Decidí no insistir. Podría perder el control y terminar acusándola de algo que seguramente no había hecho. Terminé de desayunar, me vestí y me despedí de ella con un beso en la mejilla.



La iglesia estaba en una pequeña plaza, con una fuente, bancos de piedra y algunos árboles, rodeada por varios edificios no muy altos. Justo enfrente del templo había una cafetería, y desde dentro podía verse la entrada. Podía vigilar sin peligro, ya que si mi madre entraba en la iglesia le daría la espalda a la cafetería en todo momento. Me acomodé en una mesa y esperé.



Al encargado le extrañaba ver allí sentado a un skinhead durante varias horas, sin consumir nada más que un café, pero no se quejó. Como ya dije, en el barrio nos tenían miedo a mis amigos y a mí. No perdía de vista ni un segundo la plaza y la puerta de la iglesia. A eso de las diez y media casi se me sale el corazón por la boca. Era ella, sin lugar a dudas. Su silueta menuda y llena de curvas coronada por el moño rubio era inconfundible. Vestía como solía vestirse cualquier día para salir a hacer la compra, un vestido discreto, incluso más largo de lo habitual, pues la falda le llegaba casi a los tobillos. Llevaba zapatos planos y su bolso marrón colgado del hombro. Caminaba como siempre, con paso enérgico, ajena al sensual e involuntario movimiento de sus nalgas. Subió los desgastados escalones del templo y desapareció por la gran puerta de madera.



Yo salí de la cafetería a toda prisa. No era posible. Había entrado, pero no iba a hacer lo que el cura me había dicho. Seguro que solo había entrado a encenderle una vela a la Virgen o a rezar un poco. Entré en la iglesia y no había nadie. Los bancos estaban vacíos, reinaba el silencio y el ambiente era fresco y solemne. Sentí cierto alivio al comprobar que el confesionario estaba vacío. ¿Dónde carajo estaba mi madre? Me quedé muy quieto al escuchar un leve chasquido al fondo de la iglesia, en la zona del altar. Entonces recordé que detrás del templo había una pequeña casa, pegada al antiguo edificio, que servía de residencia al párroco. El padre Tomás había vivido allí durante décadas, y ahora seguramente la ocupaba Josué. También recordé que la vivienda se comunicaba con la iglesia por una pequeña puerta, medio oculta entre retablos y cortinajes. No quería arriesgarme a ser descubierto así que corrí hacia la calle y fui hasta el callejón que había detrás de la iglesia.

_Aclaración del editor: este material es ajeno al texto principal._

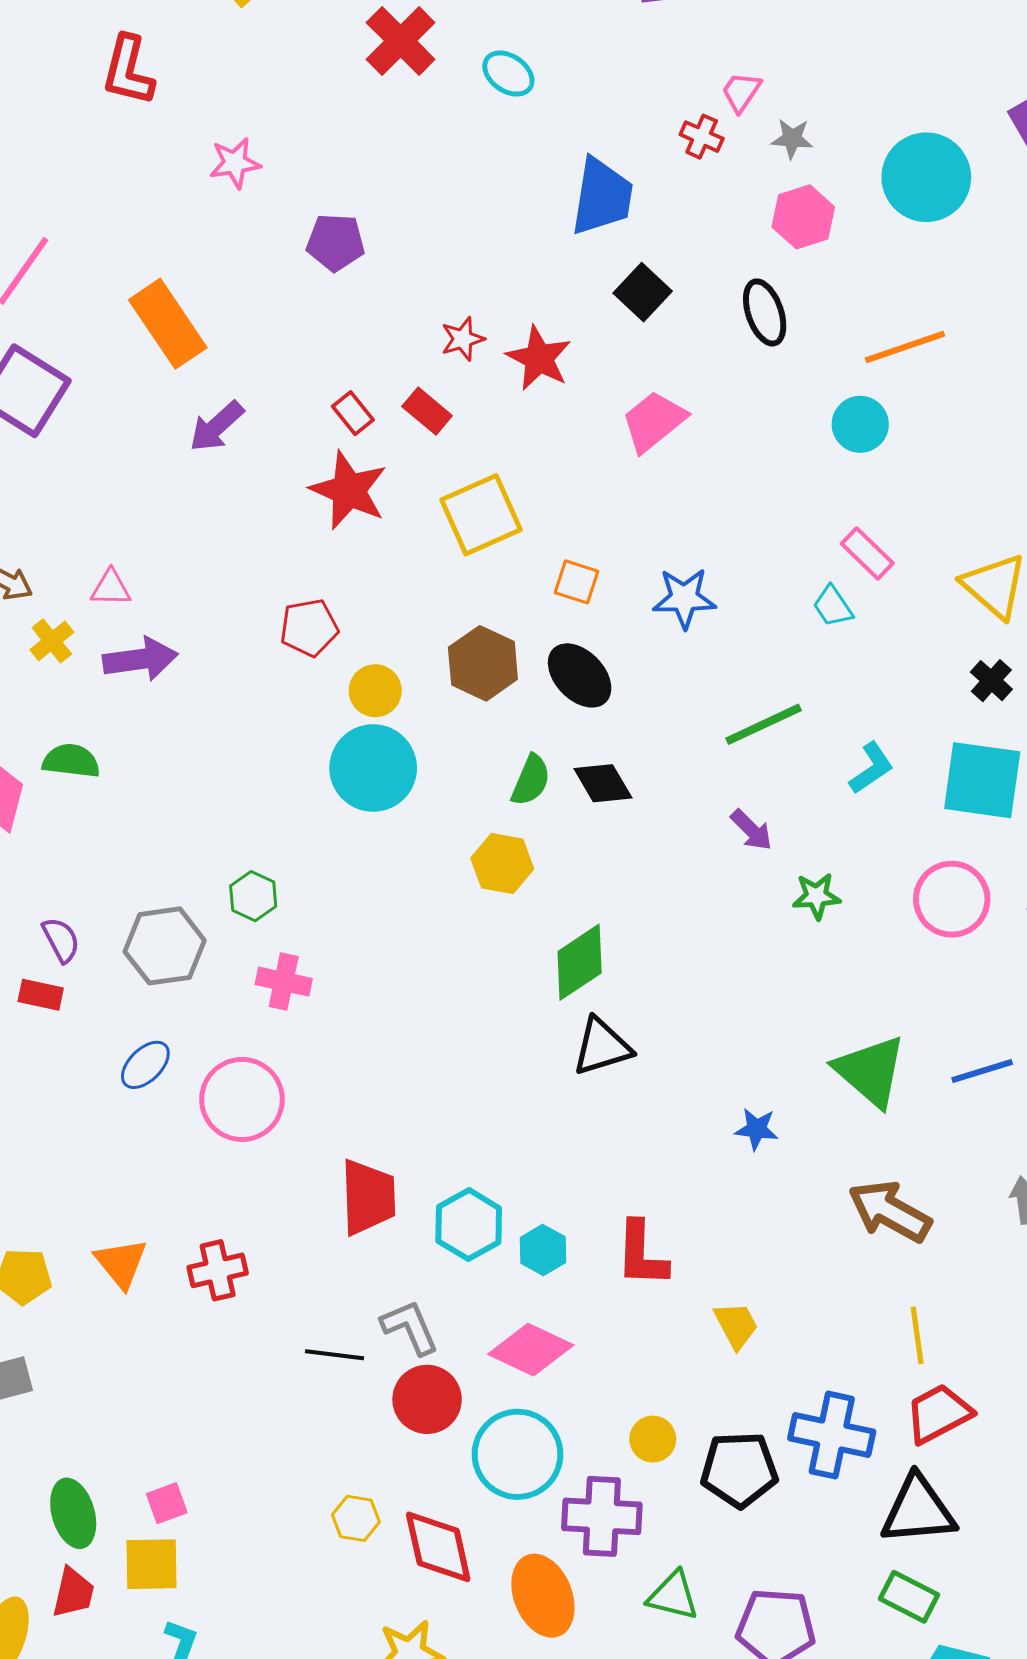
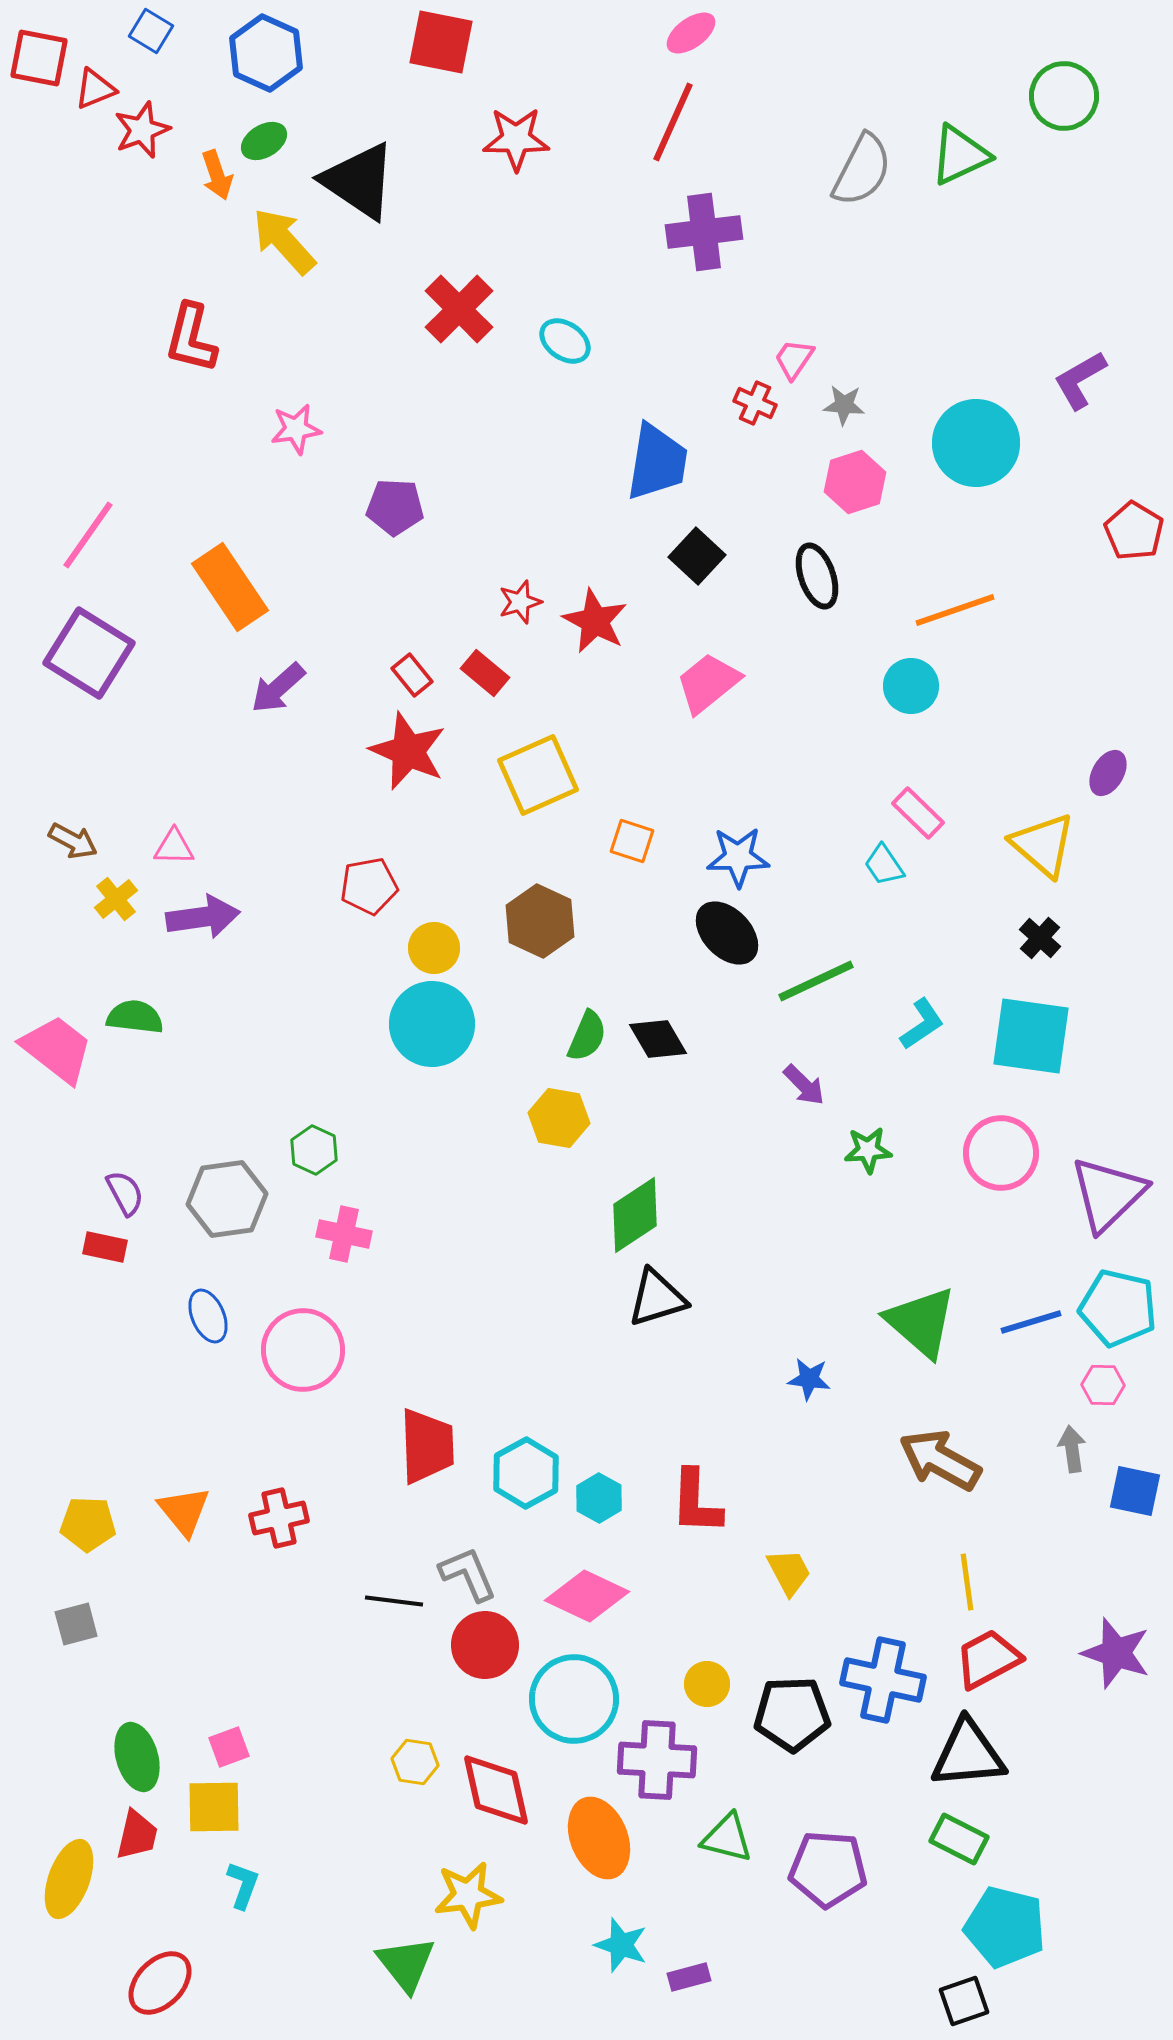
black ellipse: (580, 675) -> (727, 933), moved
blue ellipse: (145, 1065) -> (208, 1316), turned -68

Allí estaba, una vieja casa de una sola planta. A juzgar por la altura del tejado debía tener el techo alto. Caminé alrededor, nervioso, y solo encontré ventanas con rejas, cerradas a cal y canto desde dentro, al igual que la puerta principal. No podía ver nada. Ya estaba a punto de volver dentro de la iglesia y jugármela entrando por la puerta trasera, cuando vi un pequeño tragaluz cuadrado en la fachada lateral, cerca del tejado. Si trepaba a las rejas de la ventana podría asomarme por ahí, y así lo hice. El tragaluz tenía una pequeña reja negra, pero nada más. Podía ver perfectamente el interior de la casa, pegado al muro como una lagartija.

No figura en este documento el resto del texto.